Why does the following code return False?
>>> pd.Series([np.nan]) | pd.Series([True])
0 False
dtype: bool
Why does the following code return False?
>>> pd.Series([np.nan]) | pd.Series([True])
0 False
dtype: bool
I think this is because np.nan has metaclass of float and I guess overrides __bool__ to be non-zero:
np.nan.__bool__() == True
In the same way:
>>>np.nan or None
nan
A solution in pandas would be:
pd.Series([np.nan]).fillna(False) | pd.Series([True])
EDIT ***
For clarity, in pandas 0.24.1 in the method: _bool_method_SERIES on line 1816 of .../pandas/core/ops.py there is an assignment:
fill_bool = lambda x: x.fillna(False).astype(bool)
which is where the behaviour you are describing is coming from.
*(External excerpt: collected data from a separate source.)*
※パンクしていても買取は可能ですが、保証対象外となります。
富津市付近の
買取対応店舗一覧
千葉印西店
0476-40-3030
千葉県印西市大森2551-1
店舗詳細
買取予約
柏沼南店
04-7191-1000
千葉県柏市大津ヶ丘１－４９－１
I.e. it's been purposefully designed so that np.nan is treated like a False value (whenever doing an or operation)
Compare your case (with the explicit dtype to emphasize the inferred one):
In[11]: pd.Series([np.nan], dtype=float) | pd.Series([True])
Out[11]: 0 False dtype: bool
with a similar one (only dtype is now bool):
In[12]: pd.Series([np.nan], dtype=bool) | pd.Series([True])
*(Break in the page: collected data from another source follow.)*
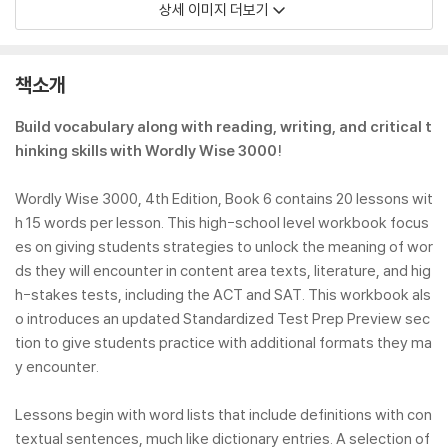
상세 이미지 더보기
책소개
Build vocabulary along with reading, writing, and critical t
hinking skills with Wordly Wise 3000!
Wordly Wise 3000, 4th Edition, Book 6 contains 20 lessons wit
h 15 words per lesson. This high-school level workbook focus
es on giving students strategies to unlock the meaning of wor
ds they will encounter in content area texts, literature, and hig
h-stakes tests, including the ACT and SAT. This workbook als
o introduces an updated Standardized Test Prep Preview sec
tion to give students practice with additional formats they ma
y encounter.
Lessons begin with word lists that include definitions with con
textual sentences, much like dictionary entries. A selection of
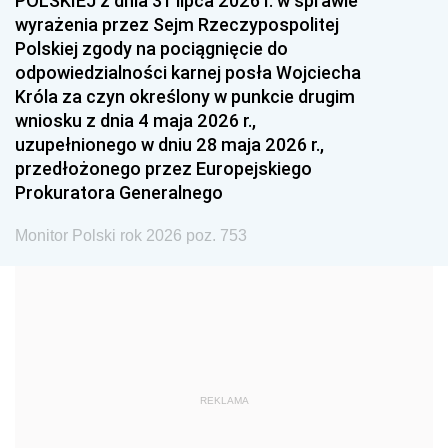
POLSKIEJ z dnia 31 lipca 2026 r. w sprawie
1993
1992
1991
wyrażenia przez Sejm Rzeczypospolitej
Polskiej zgody na pociągnięcie do
1990
1989
1988
odpowiedzialności karnej posła Wojciecha
1987
1986
1985
Króla za czyn określony w punkcie drugim
wniosku z dnia 4 maja 2026 r.,
1984
1983
1982
uzupełnionego w dniu 28 maja 2026 r.,
1981
1980
1979
przedłożonego przez Europejskiego
Prokuratora Generalnego
1978
1977
1976
1975
1974
1973
Monitor Polski rok 2026 poz. 753
1972
1971
1970
1969
1968
1967
1966
1965
1964
1963
1962
1961
REKLAMA
1960
1959
1958
1957
1956
1955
Out[12]: 0 True dtype: bool
Do you see the difference?
The explanation:
In the first case (yours), np.nan propagates itself in the logical operation or (under the hood)
In[13]: np.nan or True
Out[13]: nan
and pandas treated np.nan as False in the context of an boolean operation result.
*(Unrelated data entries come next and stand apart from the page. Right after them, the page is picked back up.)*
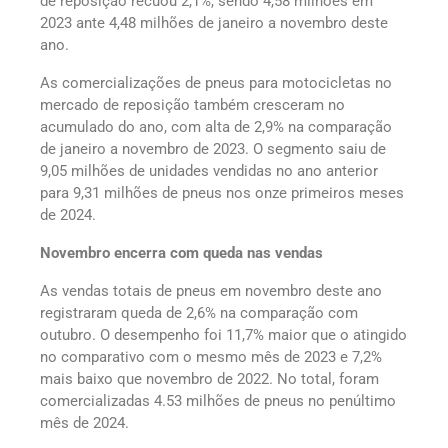
de reposição recuou 2,1%, sendo 4,58 milhões em
2023 ante 4,48 milhões de janeiro a novembro deste
ano.
As comercializações de pneus para motocicletas no
mercado de reposição também cresceram no
acumulado do ano, com alta de 2,9% na comparação
de janeiro a novembro de 2023. O segmento saiu de
9,05 milhões de unidades vendidas no ano anterior
para 9,31 milhões de pneus nos onze primeiros meses
de 2024.
Novembro encerra com queda nas vendas
As vendas totais de pneus em novembro deste ano
registraram queda de 2,6% na comparação com
outubro. O desempenho foi 11,7% maior que o atingido
no comparativo com o mesmo mês de 2023 e 7,2%
mais baixo que novembro de 2022. No total, foram
comercializadas 4.53 milhões de pneus no penúltimo
mês de 2024.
In the second case the output is unambiguous, as the first series has a boolean value (True, as all non-zero values are considered True, including np.nan, but it doesn't matter in this case):
In[14]: pd.Series([np.nan], dtype=bool)
Out[14]: 0 True dtype: bool
and True or True gives True, of course:
In[15]: True or True
Out[15]: True